Ofuscamento como prevenção de náuseas e vômitos antecipados em pacientes com câncer pediátrico: protocolo de estudo para um estudo controlado aleatório

Até 1.800 crianças (com menos de 15 anos de idade) por ano desenvolvem câncer na Alemanha . As chances de sobreviver ao câncer infantil aumentaram consideravelmente nos últimos 30 anos, devido ao diagnóstico diferenciado e ao desenvolvimento dos regimes terapêuticos. Hoje 83% de todos os pacientes com cancro pediátrico sobrevivem nos primeiros 5 anos após o diagnóstico, um aumento de 67% nos anos 80. Uma proporção razoável deste desenvolvimento pode ser atribuída ao progresso na citostática. No entanto, os efeitos secundários bem conhecidos têm-se mantido. Os efeitos colaterais típicos são náuseas e vômitos. As experiências de náuseas e vómitos podem levar à ansiedade, a restrições na qualidade de vida e a uma menor adesão à terapia.
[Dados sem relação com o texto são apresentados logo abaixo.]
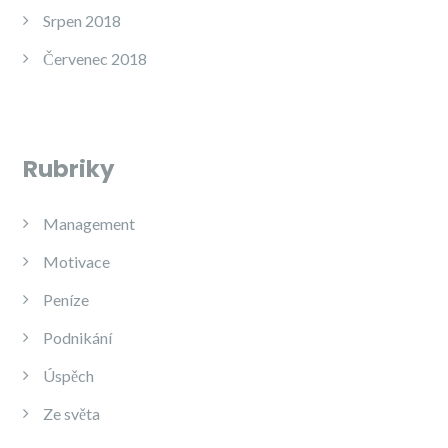
Srpen 2018
Červenec 2018
Rubriky
Management
Motivace
Peníze
Podnikání
Úspěch
Ze světa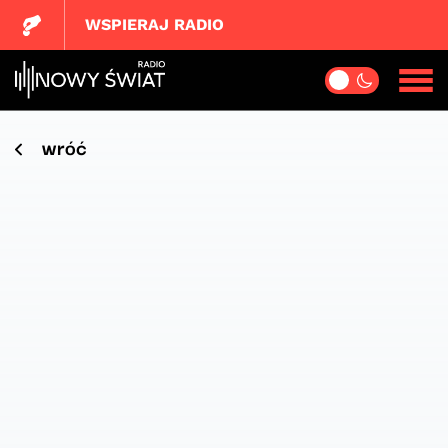
WSPIERAJ RADIO
wróć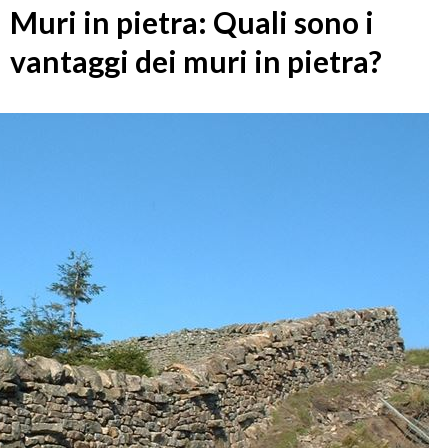
Muri in pietra: Quali sono i
vantaggi dei muri in pietra?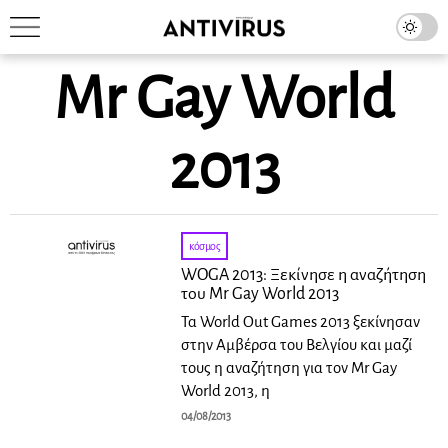
Mr Gay World
2013
κόσμος
WOGA 2013: Ξεκίνησε η αναζήτηση
του Mr Gay World 2013
Τα World Out Games 2013 ξεκίνησαν
στην Αμβέρσα του Βελγίου και μαζί
τους η αναζήτηση για τον Mr Gay
World 2013, η
04/08/2013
No ensaio randomizado controlado proposto, será investigada a eficácia de uma técnica de intervenção chamada “overshadowing” sobre as náuseas e vómitos relacionados com a quimioterapia. Além disso, será estudado o impacto sobre a ansiedade, aderência e qualidade de vida. As seções seguintes descrevem os conceitos.
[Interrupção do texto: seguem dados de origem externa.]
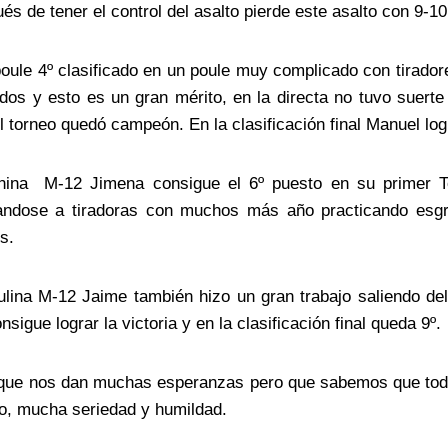
és de tener el control del asalto pierde este asalto con 9-10
poule 4º clasificado en un poule muy complicado con tirado
os y esto es un gran mérito, en la directa no tuvo suerte
el torneo quedó campeón. En la clasificación final Manuel log
ina M-12 Jimena consigue el 6º puesto en su primer T
tandose a tiradoras con muchos más año practicando esgr
s.
ina M-12 Jaime también hizo un gran trabajo saliendo del
nsigue lograr la victoria y en la clasificación final queda 9º.
que nos dan muchas esperanzas pero que sabemos que tod
o, mucha seriedad y humildad.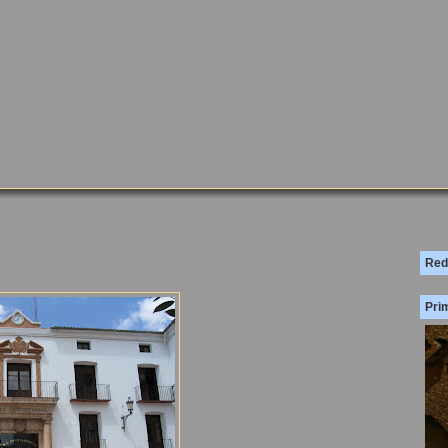
Red
Prim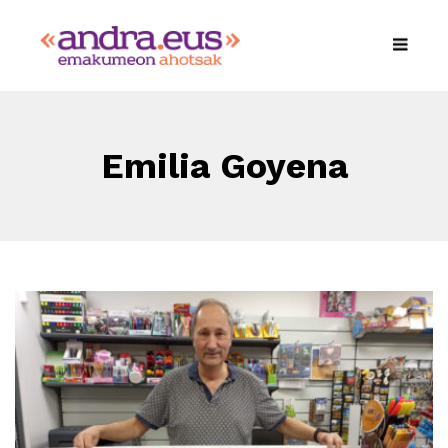
Emilia Goyena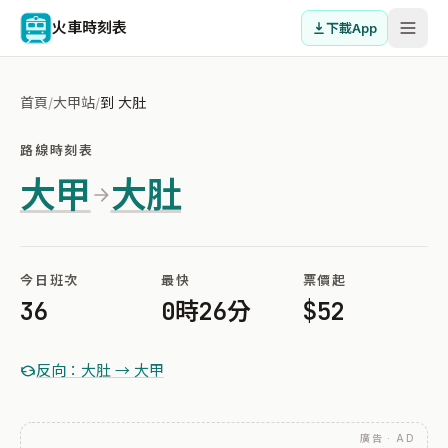
火車時刻表
下載App
首頁
/
大甲站
/
到 大肚
路線時刻表
大甲
大肚
今日班次
最快
票價起
36
0時26分
$52
反向：大肚 → 大甲
廣告 · AD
Emetogenicidade dos citostáticos

Além do efeito desejado de redução tumoral, os citostáticos afetam vários sistemas de órgãos. Entre outros sistemas, os citostáticos estimulam a área postrema, um órgão circunventricular que se encontra fora da barreira hemato-encefálica, cuja estimulação pode levar ao vômito. A náusea e o vômito são considerados pelos pacientes como as reações adversas mais onerosas e as razões mais abundantes para terminar a terapia. Fisiologicamente, náuseas e vómitos aumentam o risco de desenvolver a síndrome de Mallory-Weiss. Além disso, náuseas e vômitos prolongados podem produzir exsicose, causar desequilíbrio eletrolítico e levar a um alto nível de perda de peso .

A freqüência da emese induzida por quimioterapia depende principalmente do potencial emetogênico dos citostáticos. A Multinational Association of Supportive Care in Cancer (MASCC) classifica os citostáticos em quatro grupos de risco eméticos. Um agente de alto nível produz emeses em quase todos os pacientes (>90%), um risco de nível moderado em 30 a 90% dos pacientes, um risco de nível baixo em 10 a 30% dos pacientes e o nível mínimo tende a mostrar risco em <10% dos pacientes . A Tabela 1 apresenta os grupos de risco emético dos citostáticos.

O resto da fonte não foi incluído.